In moving on from Ladouceur, the club agreed to terms with Jake McQuaide, who follows kicker Greg Zuerlein as the second rollover from special teams coordinator John "Bones" Fassel's time with the Los Angeles Rams -- Zuerlein having replaced a literally perfect Kai Forbath in 2020 (who replaced a very imperfect Brett Maher).
The decision at kicker was roundly and justifiably questioned, but Zuerlein did improve on his accuracy over his final season with the Rams, upping it from 72.7% to 82.9% in only a year's time. There's still room for improvement, as evidenced in his three missed PATs and his 33.3% accuracy from 50 yards or greater, but he missed only one attempt from 49 yards or fewer; and this hints at the Cowboys needing to commit to being more aggressive on offense and not depending on 60-yard boots to win games.
Those days are presumably over.
With the moves on Jones and Ladouceur, and Zuerlein a year prior, Fassel truly puts his stamp on the unit in his second season, also pounding the table to retain special teams ace C.J. Goodwin on a two-year deal. But as the Cowboys move on from Jones, seeing as they've identified at least the 2021 successor for Ladouceur -- massive shoes for McQuaide to fill, although the two-time Pro Bowler is no slouch himself -- the question emerges of if Hunter Niswander can earn a shot at a long-term deal. Which makes this summer and beyond crucial for the Cowboys to determine how the special teams unit looks for years to come.
One thing they don't want to do is find themselves trapped in purgatory there.
Niswander was stellar after being brought in for an injured Jones in 2020, but the club also visited with Marquette King, and sources tell CBS Sports the Cowboys haven't ruled out a potential camp competition at punter that might include King. It appears Fassel is interested in short-term deals -- Zuerlein notwithstanding -- and competition, be it Niswander versus King or the former versus an unforeseen name that crops up this summer. That said, the Cowboys liked what they saw from him in the workout but not enough to pass over what they believed they could have in a less expensive Niswander.

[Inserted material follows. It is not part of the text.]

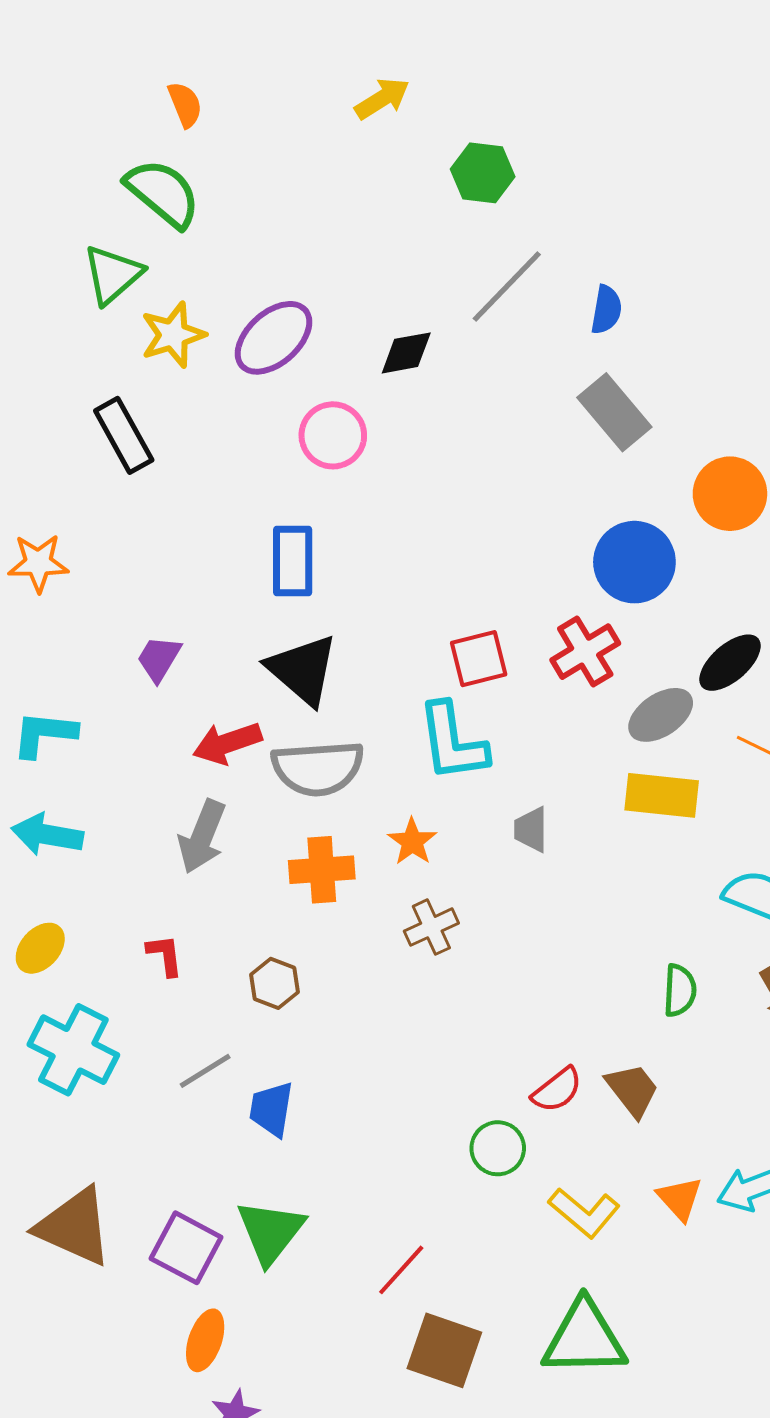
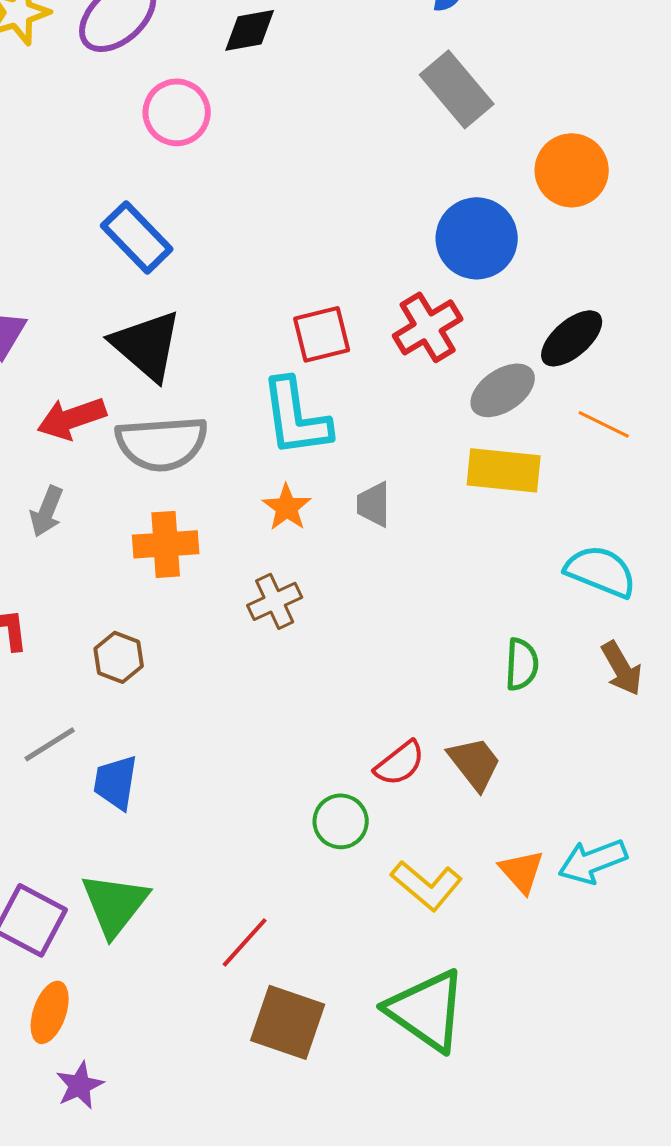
blue rectangle: (293, 561) -> (137, 237), turned -44
gray arrow: (202, 837) -> (47, 511), size x0.7
orange star: (412, 842) -> (287, 507), moved
green triangle: (584, 1338) -> (427, 1010), turned 36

The gamble paid off, considering Niswander played well and earned only $322,941 for his eight games of service.
King, however, can command the veteran minimum of a player with more than four but fewer than six accrued seasons, to the tune of $910,000. So, they instead rolled the dice and paid Niswander roughly three times less than what King would've cost, and were made to look smarter because of the decision. That doesn't mean Fassel isn't going to push Niswander in camp, though. He's entering a contract year and before the Cowboys commit to him beyond 2021, they want to dig in beyond the eight games he put on film. And that makes perfect sense, especially if it's only costing them pennies to do the evaluation.

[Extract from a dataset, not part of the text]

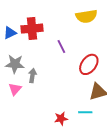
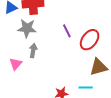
purple line: (61, 47) -> (67, 31), moved
gray star: (15, 64) -> (27, 28), moved

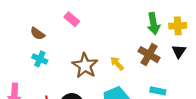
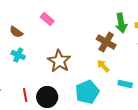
brown cross: (149, 55) -> (106, 42), moved
yellow arrow: (117, 63) -> (103, 66), moved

In the inaugural season of the special teams makeover, there were certainly hiccups for Fassel as he adjusted to an offseason-less season in Year 1, but there were good things put on film as well, including the now legendary "Watermelon Kick" that led to an improbable one-point victory against the Atlanta Falcons in Week 2. He's hoping to again level up the special teams unit in Dallas in Year 2, the man never known for being afraid to gamble having started 2021 doing just that. Time will tell if he walks away with more winnings, or if he comes up snake eyes on one of the aforementioned moves.
At minimum, he's earned the right to keep rolling the dice.